Arch sat down, like the students, on the uncomfortable chair on the other side of the desk. He wiggled his hips and nodded, as though he had never sat in a chair but found the experience satisfactory and Roy remembered this particular quality of Arch’s: he always seemed to have just landed, amused and stymied by the customs of this new world. Was it a habit? A running joke? Arch pointed at the shelves. “Books,” he observed.
“Yes. Well, Arch.”
Arch smiled, and it unlocked both of them. “Well, Roy.” He put his hand on the desk. “So, I’ve come to invite you to the wedding.”
“Oh? Whose.”
“You know whose,” said Arch.
“Do I. I didn’t know things had progressed.”
“They’ve progressed,” said Arch, sadly.
He didn’t look like a man who should get married. He wore a dingy short-sleeved shirt with a pattern that looked like canceled stamps and a dirty necktie with a pattern that looked like tarnished coins. Maybe his fiancée was waiting for them to get married before she started to look after him. Interfere. Whatever it was that made husbands comb their hair. Now, as though they were getting ready for the ceremony, Roy tsked and reached across the desk to fix Arch’s tie.
“I thought it might be a tie place,” said Arch. Roy could feel his voice buzz through the botched Windsor knot. “Your job.”
“It is. What’s wrong with you, Arch?”
“Why do people always ask?” said Arch in a mild voice. “Like I know.”
“If you don’t know, who does?”
“Seems like whoever asks the question has a pretty good idea what’s wrong with me. At least they’d like to take a guess. Go on.”
Roy sat back in his chair and looked out the window. Across the courtyard, the neighboring professor sat at her desk and unwrapped what looked like a present but turned out to be a sandwich. He had been in that office. She kept clean underwear in her center drawer. Without looking at his brother, he said, “You had a different girlfriend every week of your life, but you’re marrying Betty.”
“Nobody calls her Betty.”
“I do,” said Roy. “You can’t take that.”
“Roy, for God’s sake. She wasn’t ever really your girl. You dropped her the minute you broke your foot.”
“I know that,” he said irritatedly. “Very clear on that. But didn’t you think—”
“—what?”
“That I might not like it? I might not like making conversation at family events. And I didn’t break my foot.”
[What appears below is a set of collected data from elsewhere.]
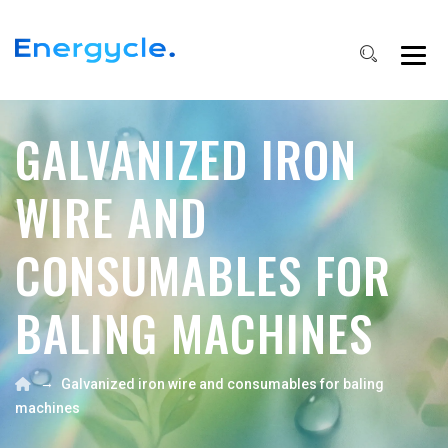
GALVANIZED IRON
WIRE AND
CONSUMABLES FOR
BALING MACHINES
→
Galvanized iron wire and consumables for baling
machines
Arch scratched his head with all of his fingers. It made him look like the dog he was at heart. “We don’t have family events. This is the first one.”
“Somebody’s bound to die eventually,” said Roy.
“I’m sorry!” Arch cried. “I just—oh God, Roy, really, I knew it was a bad idea. I did. I knew better, but my heart—”
“—who do you think your heart is?”
“Well—”
“You think your heart is separate from you?”
“Yes!” said Arch, as though asked at knifepoint his belief in God.